Hey Brilliant users. Below is a proof I wrote as a response to a problem in Calc on Manifolds and I was wondering if any of you can verify its correctness so that I can at least know I am on the right track. The proof may be more detailed than is necessary, but I wrote it this way to make each step clear.

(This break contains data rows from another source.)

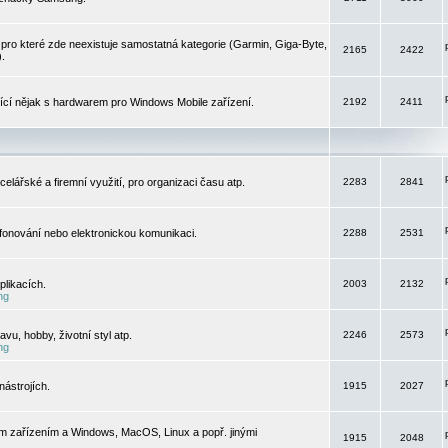
pro které zde neexistuje samostatná kategorie (Garmin, Giga-Byte,
2165
2422
).
jící nějak s hardwarem pro Windows Mobile zařízení.
2192
2411
elářské a firemní využití, pro organizaci času atp.
2283
2841
efonování nebo elektronickou komunikaci.
2288
2531
likacích.
2003
2132
ng
vu, hobby, životní styl atp.
2246
2573
ng
ástrojích.
1915
2027
m zařízením a Windows, MacOS, Linux a popř. jinými
1915
2048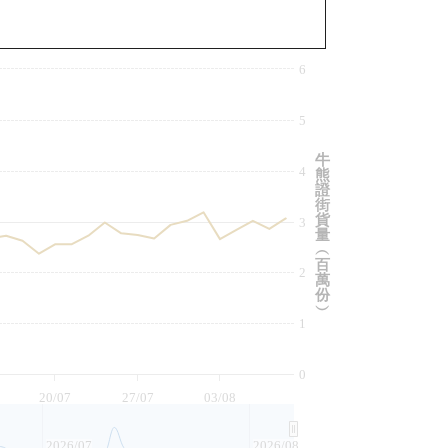
與相關資產比較
6
5
牛
4
熊
證
街
貨
3
量
︵
百
2
萬
份
︶
1
0
20/07
27/07
03/08
2026/07
2026/08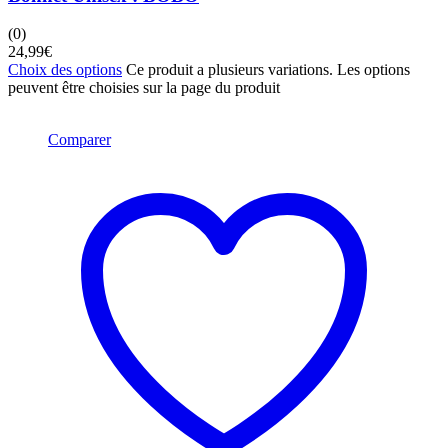
(0)
24,99
€
Choix des options
Ce produit a plusieurs variations. Les options
peuvent être choisies sur la page du produit
Comparer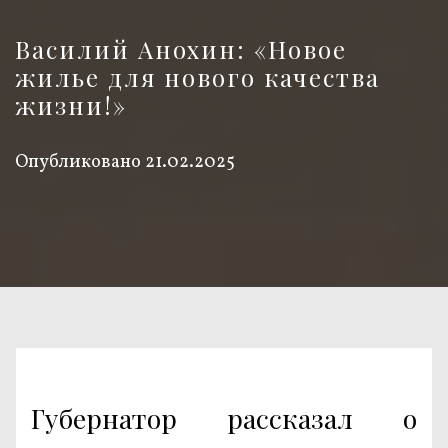
Василий Анохин: «Новое
жилье для нового качества
жизни!»
Опубликовано
21.02.2025
Губернатор рассказал о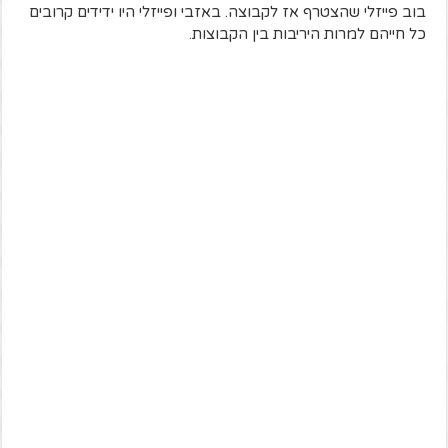
בוב פייזלי שהצטרף אז לקבוצה. באזבי ופייזלי היו ידידים קרובים
כל חייהם למרות היריבות בין הקבוצות.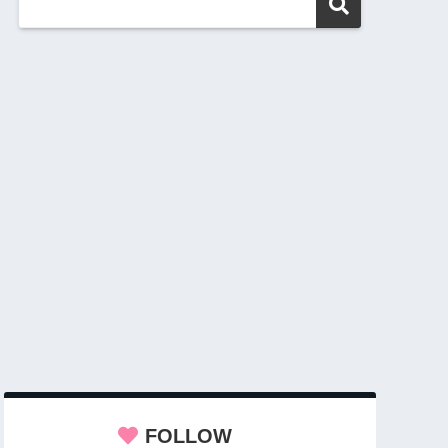
FOLLOW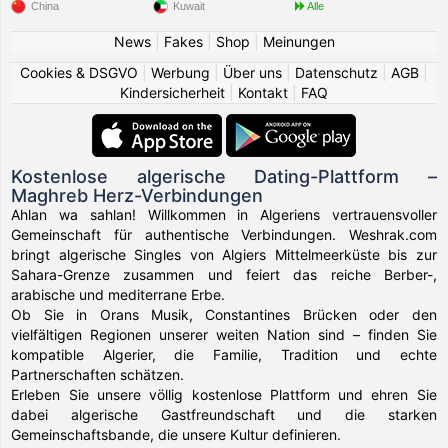
China
Kuwait
Alle
News
|
Fakes
|
Shop
|
Meinungen
Cookies & DSGVO
|
Werbung
|
Über uns
|
Datenschutz
|
AGB
|
Kindersicherheit
|
Kontakt
|
FAQ
Kostenlose algerische Dating-Plattform –
Maghreb Herz-Verbindungen
Ahlan wa sahlan! Willkommen in Algeriens vertrauensvoller
Gemeinschaft für authentische Verbindungen. Weshrak.com
bringt algerische Singles von Algiers Mittelmeerküste bis zur
Sahara-Grenze zusammen und feiert das reiche Berber-,
arabische und mediterrane Erbe.
Ob Sie in Orans Musik, Constantines Brücken oder den
vielfältigen Regionen unserer weiten Nation sind – finden Sie
kompatible Algerier, die Familie, Tradition und echte
Partnerschaften schätzen.
Erleben Sie unsere völlig kostenlose Plattform und ehren Sie
dabei algerische Gastfreundschaft und die starken
Gemeinschaftsbande, die unsere Kultur definieren.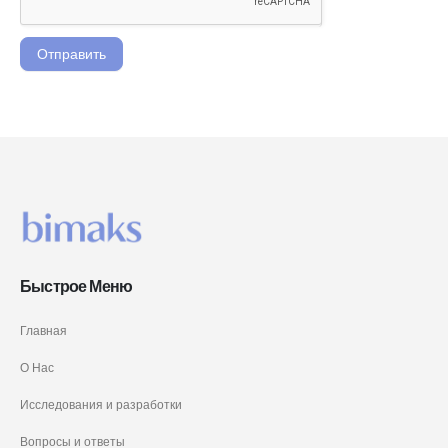
Отправить
Быстрое Меню
Главная
О Нас
Исследования и разработки
Вопросы и ответы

Let {$$\hat{e}_i$$} $$\subset$$ $$\mathbb{R}^n$$ be the usual basis for $$\mathbb{R}^n$$ and let {$$\hat{\phi}_i$$} $$\subset (\mathbb{R}^n)^*$$ be the dual basis. Then:

$$\displaystyle \wedge_{j=1}^k \phi_{i_j} (e_{i_1},...,e_{i_k}) = 1$$

Proof:

Clearly: $$\phi_{i_j} \in J^1(\mathbb{R}^n) \forall j \in \mathbb{N}, 1 \leq j \leq k$$

Hence:

$$\displaystyle \wedge_{j=1}^k \phi_{i_j} (e_{i_1},...,e_{i_k}) = k! Alt (\displaystyle \bigotimes_{j=1}^k \phi_{i_j})$$

It follows that:

$$\displaystyle \wedge_{j=1}^k \phi_{i_j} (e_{i_1},...,e_{i_k}) = \displaystyle \sum_{\sigma \in S_k} sgn(\sigma) \bigotimes_{j=1}^k \phi_{i_j}(e_{\sigma(i_j)})$$

Where $$S_k$$ denotes the set of all permutations over the numbers $$1,2,...k$$. Now:

$$\phi_{i_j}(e_{\sigma(i_j)}) = \delta_{i_j}$$

Where $$\delta_{i_j} =1$$ if $$\sigma(i_j) = i_j$$ and $$0$$ otherwise. Then $$\exists$$ only one $$\sigma' \in S_k$$ such that:

$$\bigotimes_{j=1}^k \phi_{i_j}(e_{\sigma(i_j)}) \neq 0$$. Then:

$$\displaystyle \wedge_{j=1}^k \phi_{i_j} (e_{i_1},...,e_{i_k}) = sgn(\sigma') \bigotimes_{j=1}^k \phi_{i_j}(e_{\sigma'(i_j)})=sgn(\sigma')$$

(Since $$\delta_{i_j} =1$$ if $$\sigma(i_j) = i_j$$). Now:

$$sgn(\sigma') = (-1)^m$$ where $$m \in \mathbb{N}$$ is the number of transpositions of pairs of elements of {$$1,2,...k$$} required to obtain the permutation $$\sigma'$$. Clearly, $$m=0$$, hence we must have:

$$\displaystyle \wedge_{j=1}^k \phi_{i_j} (e_{i_1},...,e_{i_k}) = 1$$

Note: $$J^1(\mathbb{R}^n)$$ denotes the set of all 1-tensors on $$\mathbb{R}^n$$ or equivalently the dual space $$(\mathbb{R}^n)^*$$.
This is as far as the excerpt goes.